Exercise description → Find the word "Face" in the listing; pull out each line holding it.

Recorded information →
⁂
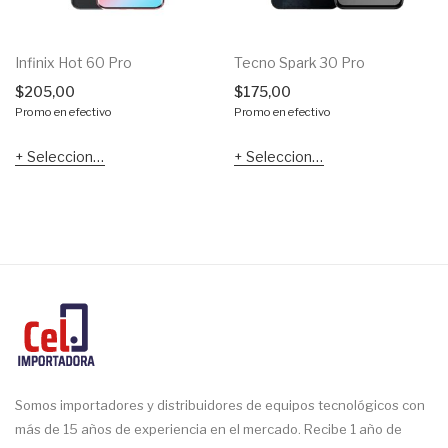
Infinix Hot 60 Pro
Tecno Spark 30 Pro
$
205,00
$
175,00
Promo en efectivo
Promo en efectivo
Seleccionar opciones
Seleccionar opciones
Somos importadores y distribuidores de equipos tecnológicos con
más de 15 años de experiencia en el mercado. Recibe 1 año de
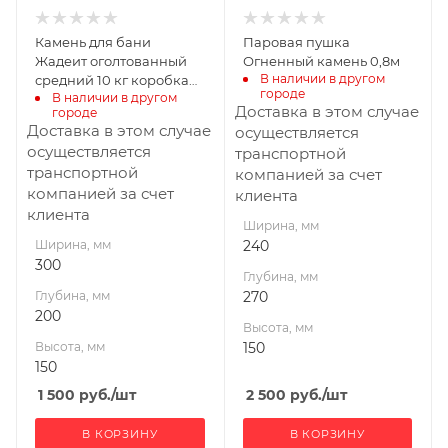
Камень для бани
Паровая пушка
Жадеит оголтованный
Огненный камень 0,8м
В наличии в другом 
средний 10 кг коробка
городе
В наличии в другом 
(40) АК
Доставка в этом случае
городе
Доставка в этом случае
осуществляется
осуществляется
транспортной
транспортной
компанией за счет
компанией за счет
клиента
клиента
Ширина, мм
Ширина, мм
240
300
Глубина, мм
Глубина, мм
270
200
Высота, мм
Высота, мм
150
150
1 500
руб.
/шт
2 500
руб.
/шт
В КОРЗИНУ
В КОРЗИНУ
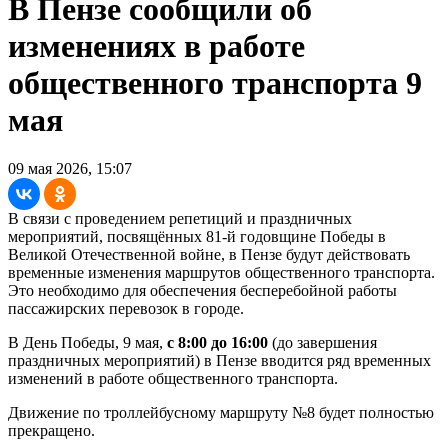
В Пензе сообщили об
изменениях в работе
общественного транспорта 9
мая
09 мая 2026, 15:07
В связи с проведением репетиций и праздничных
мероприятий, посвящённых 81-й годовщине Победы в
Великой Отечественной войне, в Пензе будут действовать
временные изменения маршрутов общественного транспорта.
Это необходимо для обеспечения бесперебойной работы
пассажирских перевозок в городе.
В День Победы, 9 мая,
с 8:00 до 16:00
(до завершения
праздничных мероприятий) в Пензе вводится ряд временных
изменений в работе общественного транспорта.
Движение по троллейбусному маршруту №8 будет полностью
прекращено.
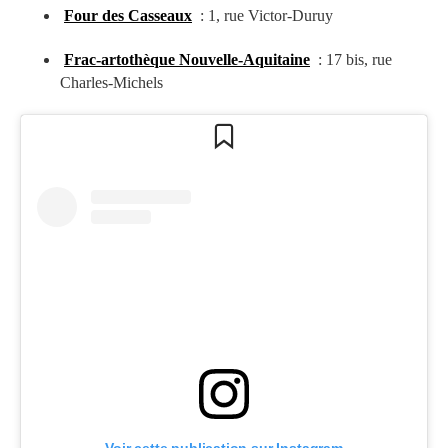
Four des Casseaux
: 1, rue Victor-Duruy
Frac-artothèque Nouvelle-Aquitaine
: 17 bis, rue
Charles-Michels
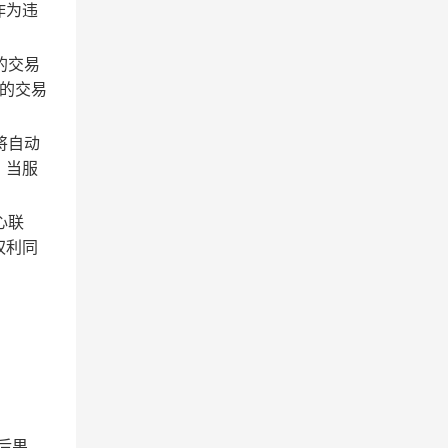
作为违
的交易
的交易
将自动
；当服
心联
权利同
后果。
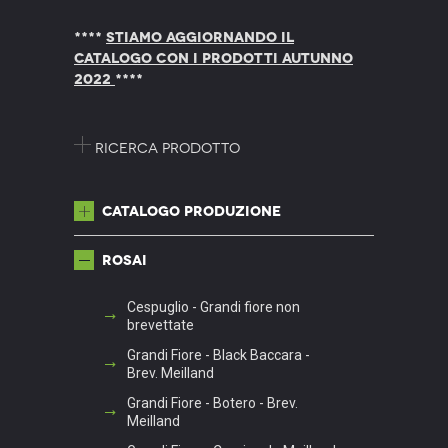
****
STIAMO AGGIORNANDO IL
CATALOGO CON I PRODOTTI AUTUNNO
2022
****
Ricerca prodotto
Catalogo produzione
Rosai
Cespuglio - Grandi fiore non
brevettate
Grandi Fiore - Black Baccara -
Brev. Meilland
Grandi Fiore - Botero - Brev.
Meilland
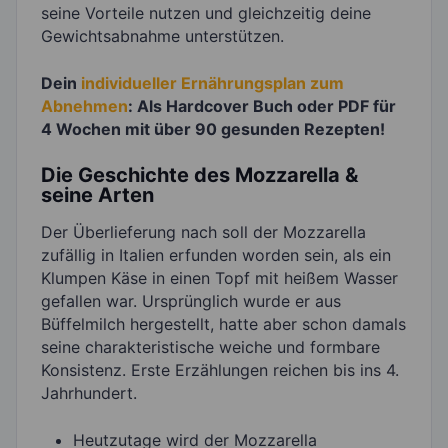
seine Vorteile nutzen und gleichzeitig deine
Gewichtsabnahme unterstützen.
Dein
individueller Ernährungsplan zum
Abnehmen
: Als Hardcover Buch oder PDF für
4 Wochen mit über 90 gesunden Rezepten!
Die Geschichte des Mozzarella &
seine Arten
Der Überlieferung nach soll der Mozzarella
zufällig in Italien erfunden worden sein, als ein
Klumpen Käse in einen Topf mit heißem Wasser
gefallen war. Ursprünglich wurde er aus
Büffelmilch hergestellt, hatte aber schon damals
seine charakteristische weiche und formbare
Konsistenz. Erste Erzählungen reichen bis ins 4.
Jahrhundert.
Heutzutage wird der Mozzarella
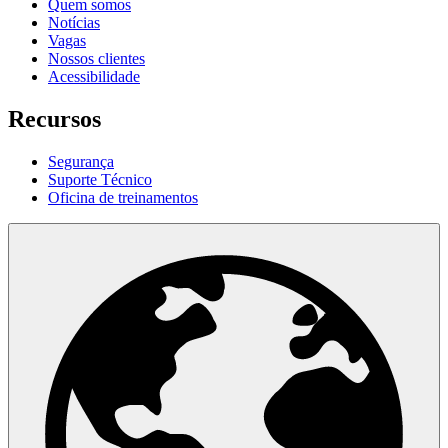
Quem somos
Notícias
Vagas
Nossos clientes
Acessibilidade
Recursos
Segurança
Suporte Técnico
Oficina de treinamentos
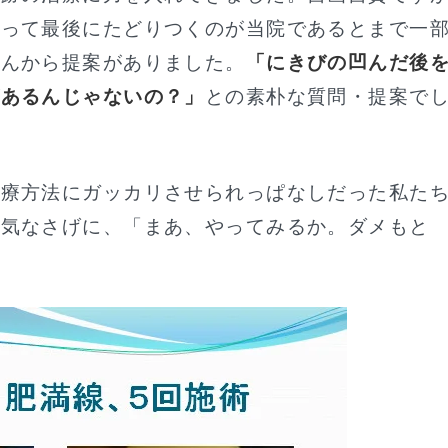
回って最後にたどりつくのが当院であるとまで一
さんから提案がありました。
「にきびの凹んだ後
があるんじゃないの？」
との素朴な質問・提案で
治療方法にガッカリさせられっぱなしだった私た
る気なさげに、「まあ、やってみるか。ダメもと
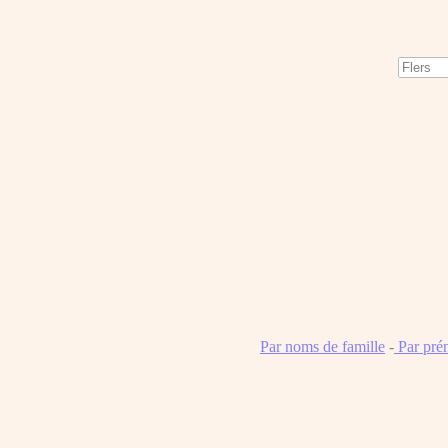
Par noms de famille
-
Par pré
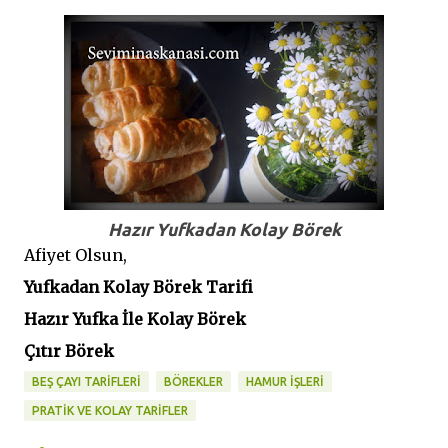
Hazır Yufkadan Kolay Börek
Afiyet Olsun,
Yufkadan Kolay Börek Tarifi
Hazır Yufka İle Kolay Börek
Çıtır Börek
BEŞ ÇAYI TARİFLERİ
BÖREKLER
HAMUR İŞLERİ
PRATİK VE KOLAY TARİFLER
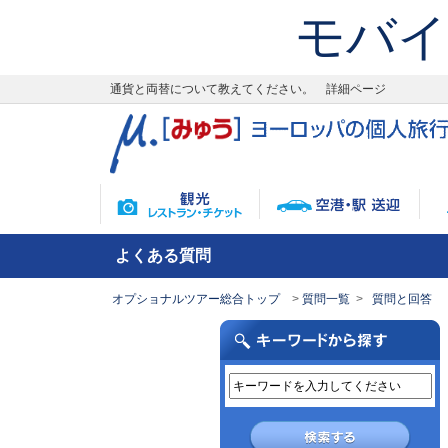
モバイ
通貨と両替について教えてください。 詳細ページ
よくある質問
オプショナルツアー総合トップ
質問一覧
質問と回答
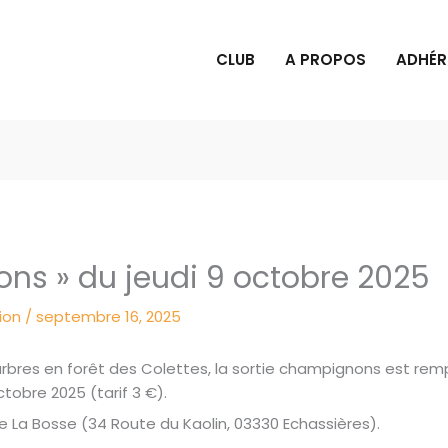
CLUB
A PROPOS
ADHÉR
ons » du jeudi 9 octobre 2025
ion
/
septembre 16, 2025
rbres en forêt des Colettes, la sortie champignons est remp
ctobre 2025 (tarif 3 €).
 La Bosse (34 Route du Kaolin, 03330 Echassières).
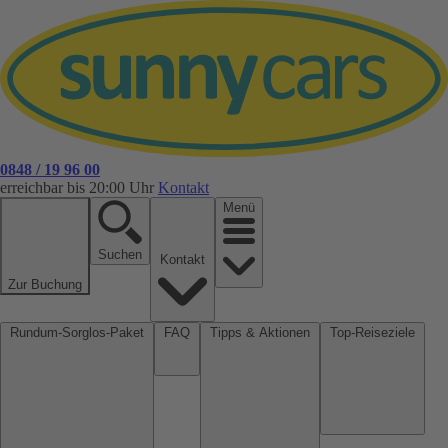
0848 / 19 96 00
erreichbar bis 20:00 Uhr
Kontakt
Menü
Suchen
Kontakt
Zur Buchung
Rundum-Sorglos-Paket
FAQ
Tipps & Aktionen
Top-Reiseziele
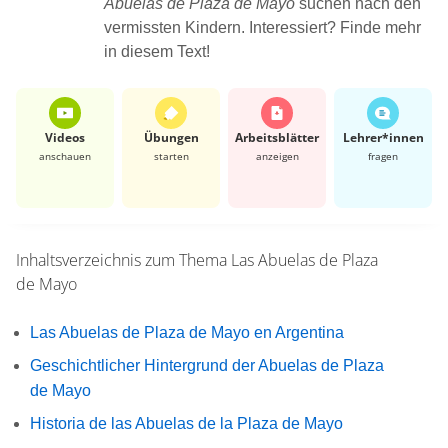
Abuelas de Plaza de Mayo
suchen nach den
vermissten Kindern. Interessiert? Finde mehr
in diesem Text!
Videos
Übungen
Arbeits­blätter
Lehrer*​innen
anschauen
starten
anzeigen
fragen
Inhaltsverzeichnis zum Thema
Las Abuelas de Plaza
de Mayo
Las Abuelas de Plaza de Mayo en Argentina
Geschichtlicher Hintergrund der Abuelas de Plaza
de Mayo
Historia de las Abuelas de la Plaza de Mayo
⁂
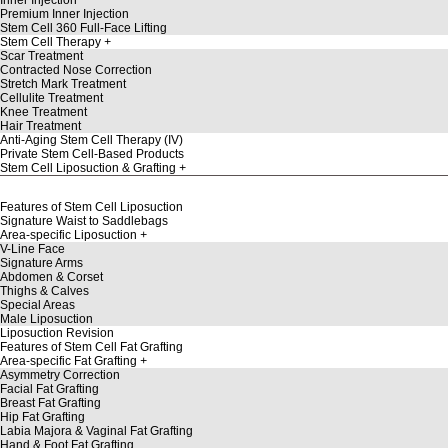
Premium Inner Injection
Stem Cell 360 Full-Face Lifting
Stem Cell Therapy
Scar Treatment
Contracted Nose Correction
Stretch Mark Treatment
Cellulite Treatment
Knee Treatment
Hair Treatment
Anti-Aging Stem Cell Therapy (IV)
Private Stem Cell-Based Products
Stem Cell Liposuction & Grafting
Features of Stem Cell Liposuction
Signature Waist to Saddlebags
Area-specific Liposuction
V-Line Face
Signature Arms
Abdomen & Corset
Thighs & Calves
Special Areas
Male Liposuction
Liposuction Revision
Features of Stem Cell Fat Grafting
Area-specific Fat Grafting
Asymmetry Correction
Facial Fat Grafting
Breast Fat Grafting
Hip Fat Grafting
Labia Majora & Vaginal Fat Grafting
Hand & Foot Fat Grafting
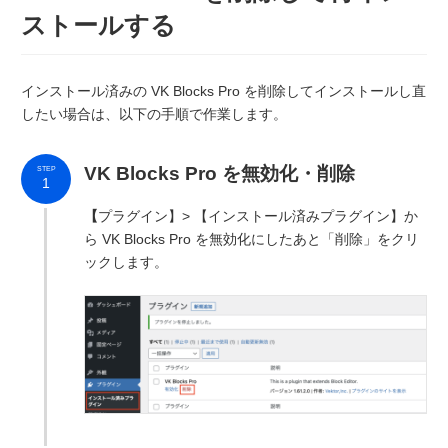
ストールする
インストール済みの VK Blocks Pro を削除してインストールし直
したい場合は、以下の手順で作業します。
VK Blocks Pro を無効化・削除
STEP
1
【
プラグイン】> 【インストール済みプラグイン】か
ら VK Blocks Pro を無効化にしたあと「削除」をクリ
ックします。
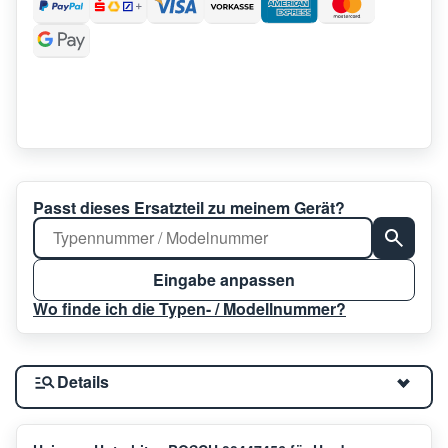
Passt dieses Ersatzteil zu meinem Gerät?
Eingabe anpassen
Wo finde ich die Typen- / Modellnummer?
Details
⁂
Solution for this exercise →
Stem Cell 360 Full-Face Lifting
V-Line Face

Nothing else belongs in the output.